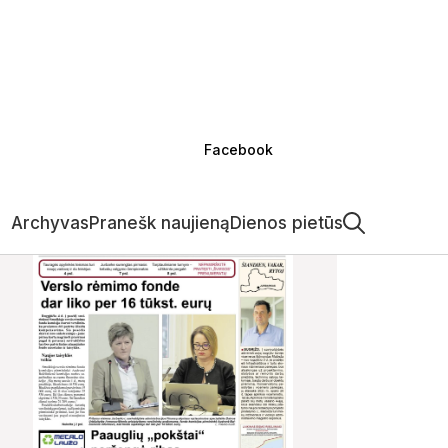
Facebook
Archyvas
Pranešk naujieną
Dienos pietūs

——

Exercise details: The response must repeat all the lines above exactly and include no pictures.

Response below:
Facebook
Archyvas
Pranešk naujieną
Dienos pietūs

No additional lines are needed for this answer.